Her green eyes widened as she looked around. “It’s…it’s…”
He watched her struggling to find the words as he fought the urge to laugh. She hated it. He could see it on her face. She was horrified. Any doubts he had that she might not be Jasmine went out the window.
“I bought the house planning to restore it but I just haven’t gotten around to it,” he said. “I thought you, that is Jasmine and I would do it together.”

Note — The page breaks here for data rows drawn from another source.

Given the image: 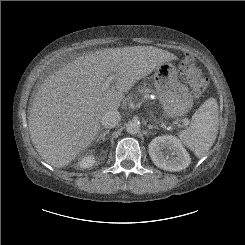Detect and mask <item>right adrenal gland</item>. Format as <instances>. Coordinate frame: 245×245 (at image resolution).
Masks as SVG:
<instances>
[{"instance_id": "obj_1", "label": "right adrenal gland", "mask_w": 245, "mask_h": 245, "mask_svg": "<svg viewBox=\"0 0 245 245\" xmlns=\"http://www.w3.org/2000/svg\"><path fill=\"white\" fill-rule=\"evenodd\" d=\"M109 133V130L102 131L99 136L95 139V143H98L100 140L105 141V136Z\"/></svg>"}]
</instances>
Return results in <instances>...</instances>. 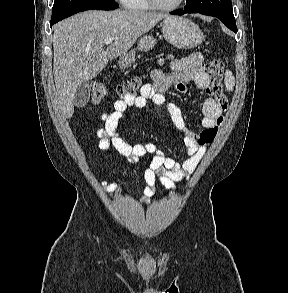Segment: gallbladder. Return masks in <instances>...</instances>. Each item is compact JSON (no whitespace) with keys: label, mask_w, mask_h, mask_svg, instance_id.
I'll return each instance as SVG.
<instances>
[{"label":"gallbladder","mask_w":288,"mask_h":293,"mask_svg":"<svg viewBox=\"0 0 288 293\" xmlns=\"http://www.w3.org/2000/svg\"><path fill=\"white\" fill-rule=\"evenodd\" d=\"M90 98V84L89 82H84L81 84L74 95L73 104L75 107H84Z\"/></svg>","instance_id":"bac80fb5"}]
</instances>
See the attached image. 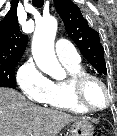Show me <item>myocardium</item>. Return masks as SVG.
Instances as JSON below:
<instances>
[{
    "label": "myocardium",
    "mask_w": 117,
    "mask_h": 136,
    "mask_svg": "<svg viewBox=\"0 0 117 136\" xmlns=\"http://www.w3.org/2000/svg\"><path fill=\"white\" fill-rule=\"evenodd\" d=\"M91 80L99 83L106 93L107 101H106V104L101 108L92 107L85 100L84 90H85L86 84ZM68 83H69L70 92H71L73 100L78 106H80L82 109H84L87 112H90V113L103 112L106 109H108L110 105L112 104L113 95L110 92L107 84L99 76L95 74L85 72V71L71 74L68 77Z\"/></svg>",
    "instance_id": "obj_1"
}]
</instances>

“Oh? Well, it has all kinds of possibilities,” she said, moving from the foyer to the bottom of the stairs.
“You think?” he said behind her.
“Definitely. It will be a lot of work but…” She turned and met his gaze, nodding. “Definite possibilities.”
“I was hoping you would like it,” he said and waited.
“Oh, I do. I’m sure Jasmine would have loved it, too.”
He smiled at that.
“Buying her a house… Why, that’s so…romantic,” she said as if she needed to fill the silence.
“Romantic?” He couldn’t help himself. He laughed.
She seemed surprised at first, as if not sure how to react, then she laughed with him. “I’m sorry, I just can’t imagine anyone buying me a house.”
He stopped laughing and looked at her. “I don’t remember you being such a romantic.”
“I’m sure I’ve changed,” she said.
Boy howdy, he thought.
She looked so unsure of herself, he stepped to her, thinking only of comforting her, taking away that frightened, confused look in those green eyes. He cupped her face in his hands and felt the reassuring throb of her pulse, telling himself not to question this. Jasmine was alive—and he was off the hook.
She didn’t pull away, her eyes locking with his and he felt himself diving into all that warm tropical sea-green. He leaned toward her, wanting to feel his mouth on hers, to taste her, to reassure himself.
But he caught a whiff of fragrance, something expensive and rare. The memory wasn’t a pleasant one and not of Jasmine directly, but it was enough to make him jerk back, suddenly queasy.
She seemed surprised. Maybe a little disappointed. But also relieved? She straightened as if she had been leaning toward him as well. Now she looked away to brush invisible lint from the sleeve of her blouse as if embarrassed.
“I should show you to your room,” he said, his voice sounding hoarse even to him as he picked up her suitcase and turned on the ancient chandelier overhead, throwing a little light on the stairs.
She was still standing in the foyer, looking as if she were shaken by what had almost happened moments before. He knew the feeling. Kissing her had been the last thing he’d planned to do and yet for a moment, he’d felt something so strong between them….
He shook his head at his own foolishness as he started toward the steps.
“Cash?” she said behind him.
It was the first time she’d said his name. The sound pulled at him like a noose around his neck, dragging him back to the first time he’d seen her. He stopped, one foot on the bottom stair, his heart pounding.
Slowly, he turned, not sure what he expected. The way she’d said his name, the sound so familiar, he thought she might say she’d suddenly remembered everything including the last time she saw him seven years ago.
That was why he wouldn’t have been surprised to turn and see a weapon in her hand. He’d already seen murder in those green eyes.
But her hands were empty, her purse strap slung over one shoulder. She wasn’t even looking at him, but staring through the doorway into the dark living room.
He followed her gaze, his eyes taking a moment to adjust with the shades drawn, and froze. Someone was sitting in his living room.